■ **Task prompt**:
In the data below, find each line that contains the word "team" and copy it.

(Stored data entries)
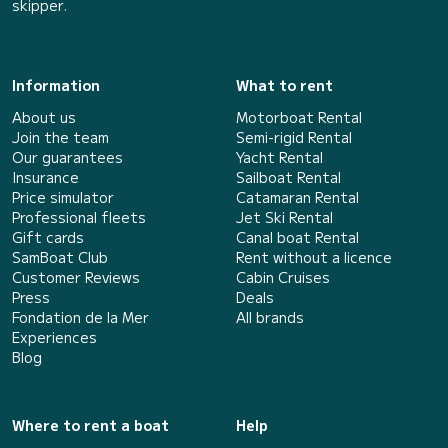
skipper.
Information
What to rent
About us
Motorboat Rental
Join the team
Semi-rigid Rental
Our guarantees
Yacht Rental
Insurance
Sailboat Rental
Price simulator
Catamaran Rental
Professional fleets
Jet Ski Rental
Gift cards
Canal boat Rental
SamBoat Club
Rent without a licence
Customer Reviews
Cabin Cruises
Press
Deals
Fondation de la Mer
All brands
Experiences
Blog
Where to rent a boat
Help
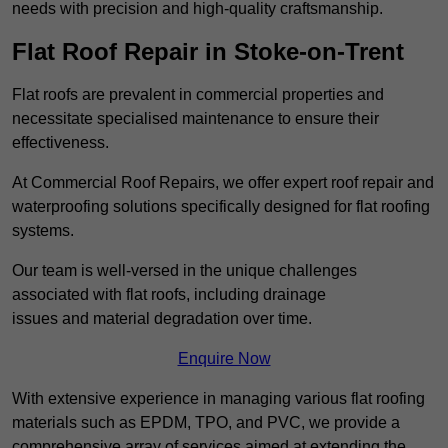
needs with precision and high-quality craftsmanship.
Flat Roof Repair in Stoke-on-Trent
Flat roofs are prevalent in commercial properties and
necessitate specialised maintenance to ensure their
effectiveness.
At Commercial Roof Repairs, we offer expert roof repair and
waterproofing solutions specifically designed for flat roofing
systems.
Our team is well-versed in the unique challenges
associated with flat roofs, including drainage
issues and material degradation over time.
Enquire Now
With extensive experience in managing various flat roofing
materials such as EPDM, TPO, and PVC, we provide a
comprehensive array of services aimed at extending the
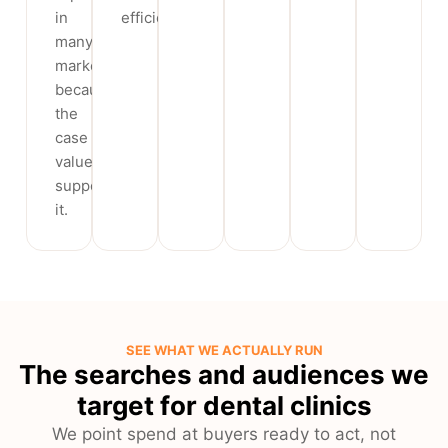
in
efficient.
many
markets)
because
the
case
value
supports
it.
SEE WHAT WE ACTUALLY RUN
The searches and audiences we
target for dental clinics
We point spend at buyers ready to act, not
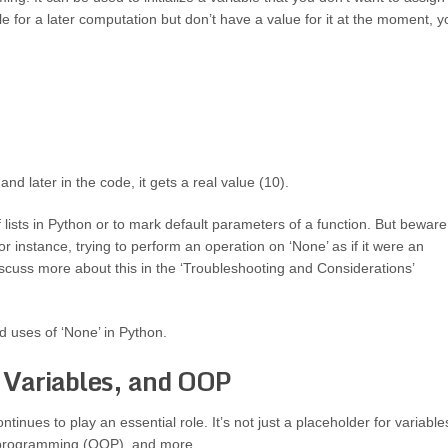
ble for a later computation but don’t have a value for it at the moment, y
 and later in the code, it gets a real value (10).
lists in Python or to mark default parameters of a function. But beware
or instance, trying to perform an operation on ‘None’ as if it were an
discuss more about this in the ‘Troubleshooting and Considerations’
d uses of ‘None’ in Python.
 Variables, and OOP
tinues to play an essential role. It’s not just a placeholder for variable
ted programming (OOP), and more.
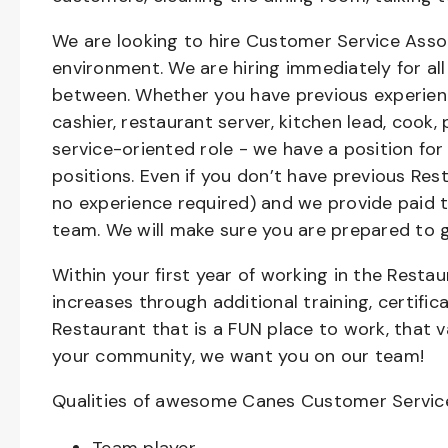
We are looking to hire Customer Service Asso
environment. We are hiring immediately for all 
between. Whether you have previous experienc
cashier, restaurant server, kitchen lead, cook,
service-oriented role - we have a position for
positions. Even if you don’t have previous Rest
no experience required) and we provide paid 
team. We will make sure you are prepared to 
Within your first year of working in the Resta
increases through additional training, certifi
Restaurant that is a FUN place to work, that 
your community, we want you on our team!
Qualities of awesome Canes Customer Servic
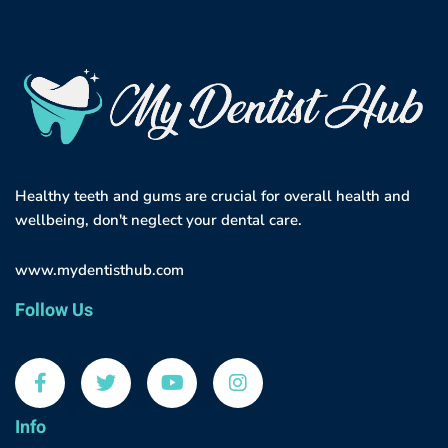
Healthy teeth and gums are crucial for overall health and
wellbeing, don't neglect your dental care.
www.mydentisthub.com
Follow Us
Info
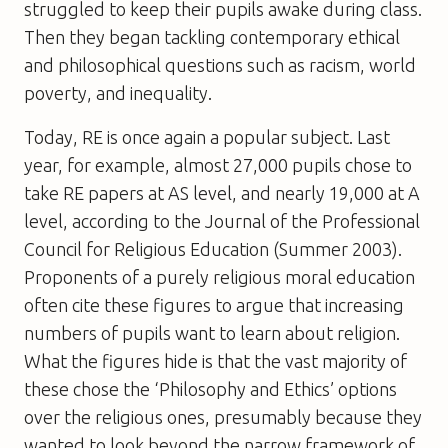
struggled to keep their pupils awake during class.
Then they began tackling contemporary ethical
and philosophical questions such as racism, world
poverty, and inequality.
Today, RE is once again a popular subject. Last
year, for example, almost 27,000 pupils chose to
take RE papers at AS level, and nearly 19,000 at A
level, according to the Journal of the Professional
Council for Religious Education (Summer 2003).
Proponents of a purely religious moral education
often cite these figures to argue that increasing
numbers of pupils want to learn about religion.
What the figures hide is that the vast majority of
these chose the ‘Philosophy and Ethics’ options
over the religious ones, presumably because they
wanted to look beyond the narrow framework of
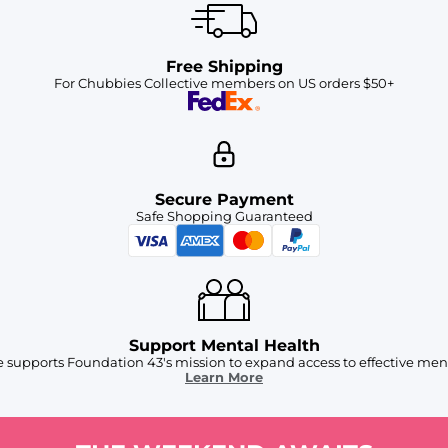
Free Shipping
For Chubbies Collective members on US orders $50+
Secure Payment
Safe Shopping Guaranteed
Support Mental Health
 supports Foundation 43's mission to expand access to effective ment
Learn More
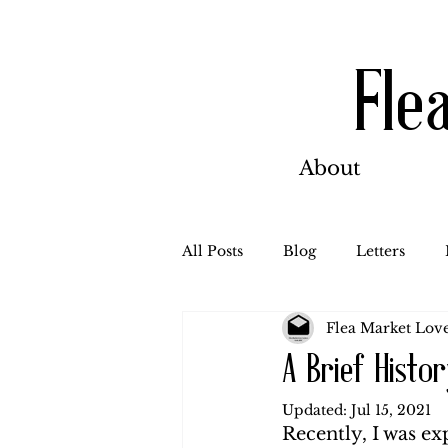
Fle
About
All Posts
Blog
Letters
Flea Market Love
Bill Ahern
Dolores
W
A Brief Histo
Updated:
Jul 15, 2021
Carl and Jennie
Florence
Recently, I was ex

■ **Answer to this exercise**:
Join the team
Our team is well-versed in the unique challenges
team. We will make sure you are prepared to 
your community, we want you on our team!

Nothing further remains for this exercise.